Policy Analyst: Expand USF to Include Edge Providers
Roslyn Layton calls for including digital services in USF funding to relieve burden on telecom consumers.
Jericho Casper
WASHINGTON, Oct. 29, 2024 – With a federal court recently declaring the funding mechanism for a major low-income connectivity program unconstitutional, telecom policy experts are actively discussing alternative solutions to keep essential broadband programs funded.
On Monday, Roslyn Layton, executive vice president of Strand Consult, met with the Federal Communications Commission to propose expanding the $8.1 billion Universal Service Fund’s funding base in a way that avoids the financial burden falling on consumers.
Layton said contributions from industries that benefit from broadband networks – such as cloud computing, software as a service (SaaS), and digital advertising – would establish a sustainable $15 billion annual fund to support both the USF and the Affordable Connectivity Program.
“Edge providers, through their association INCOMPAS, reject that they have any obligation to participate financially in the USF and FCC programs for which they benefit – even though they enjoy a benefit of some $150 billion annually,” Layton told Broadband Breakfast. “The largest providers enjoy an average revenue of $1,500 per year from a new user.”
Yet, she said, edge providers pay almost zero to FCC programs today.
The Strand Consult report suggested that by expanding the contribution base to include these high-growth digital services, the USF contribution rate could fall from the current telecom-based 36% rate to as low as 0.8% initially and potentially to 0.2% over time, easing financial pressures on telecom companies.
The report emphasized that achieving universal access to high-quality, reliable home internet could improve U.S. productivity by 1.1%, resulting in an estimated $160 billion in per-year output gains, or $4 trillion when capitalized at a 4% rate, according to a 2021 National Bureau of Economic Research study.
“It would be best for Congress to direct the FCC on how to proceed. Indeed, there is already a bipartisan bill outlining a way forward, S. 3321 Lowering Broadband Costs for Consumers, which describes how to assess edge providers and broadband providers. Moreover, the USF Working Group has been engaged on this topic,” Layton told Broadband Breakfast.
In April, the FCC chose to forbear from imposing USF contributions on broadband providers, citing concerns about potential cost increases for consumers.

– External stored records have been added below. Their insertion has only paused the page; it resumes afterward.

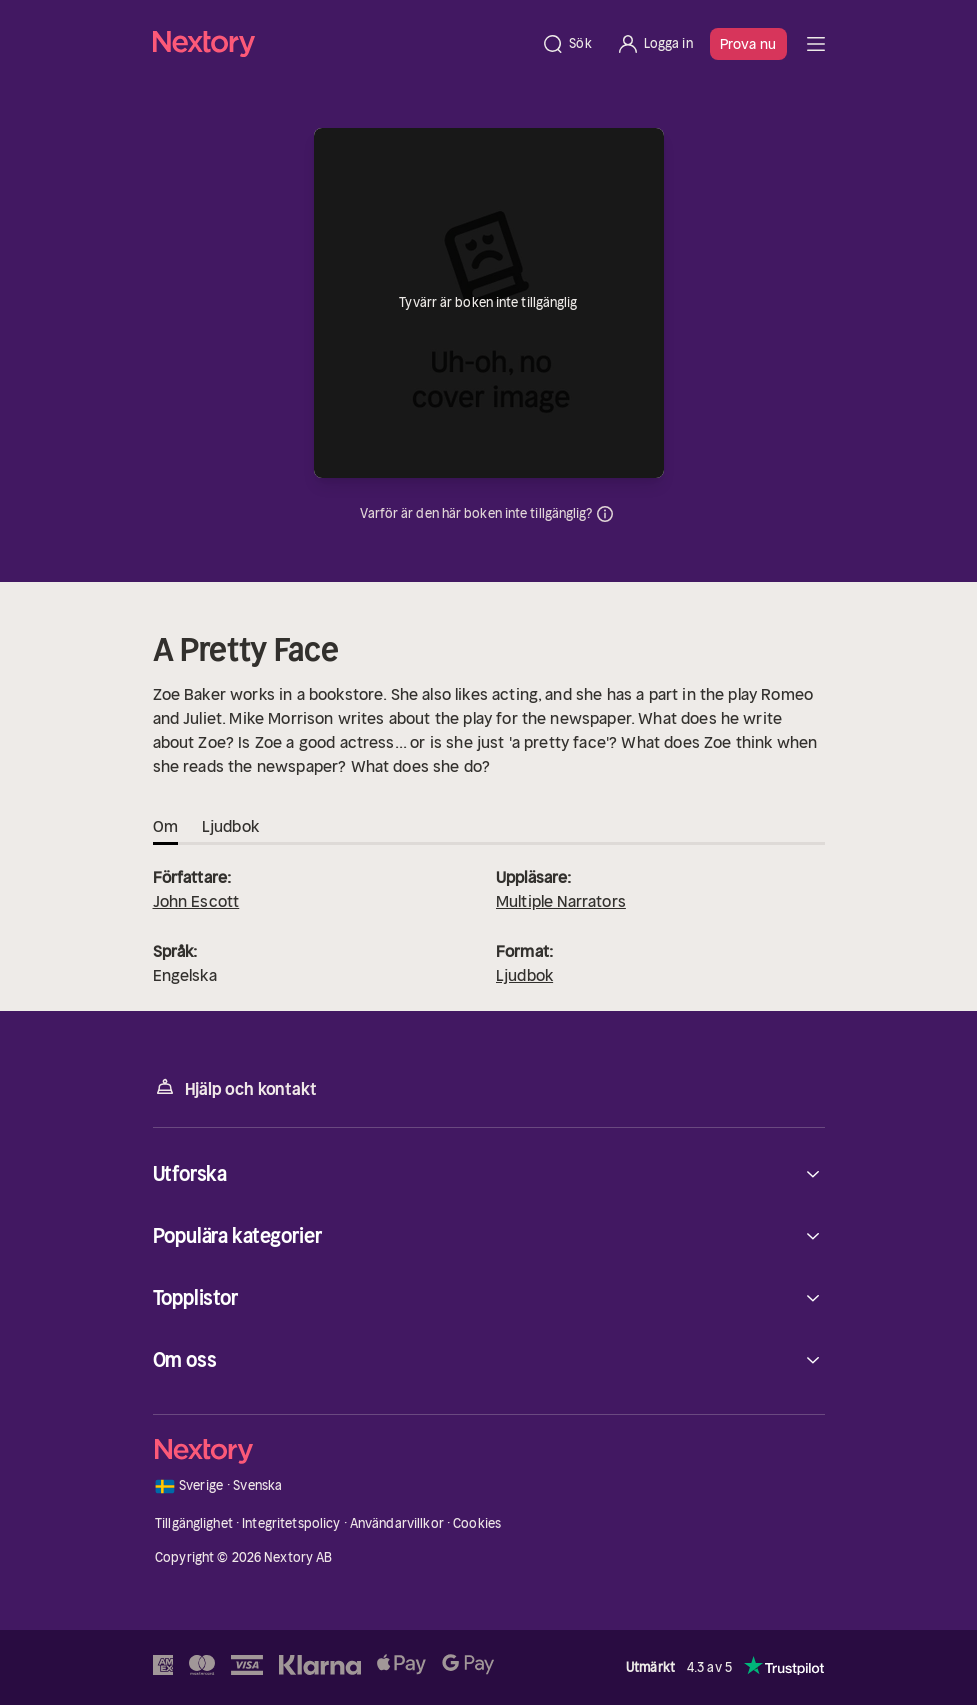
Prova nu (748, 44)
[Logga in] (654, 44)
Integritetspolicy (291, 1523)
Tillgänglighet (194, 1523)
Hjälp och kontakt (235, 1087)
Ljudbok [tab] (230, 826)
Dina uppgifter (605, 514)
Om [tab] (165, 826)
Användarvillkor (397, 1523)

Public interest advocates, however, argued that this decision missed a critical opportunity to expand the USF’s funding pool.
“Assessing consumer broadband is problematic because costs are likely to be passed through to end users,” Layton’s filing said. “A proposal to assess contributions on telecom and broadband services alone would be problematic because the revenue in this category is generally flat or declining.”
Ahead of the FCC's Net Neutrality vote in April, INCOMPAS representatives urged the agency not to exclude broadband ISPs from the USF contribution base. The trade group disputed FCC data showing that retail broadband rates would rise if broadband ISPs had to contribute revenue to the USF.
If the FCC’s net neutrality order – currently pending before the U.S. Court of Appeals for the Sixth Circuit, with oral arguments scheduled for Thursday – is approved, broadband providers would also be regulated as telecoms, potentially making them subject to USF contributions.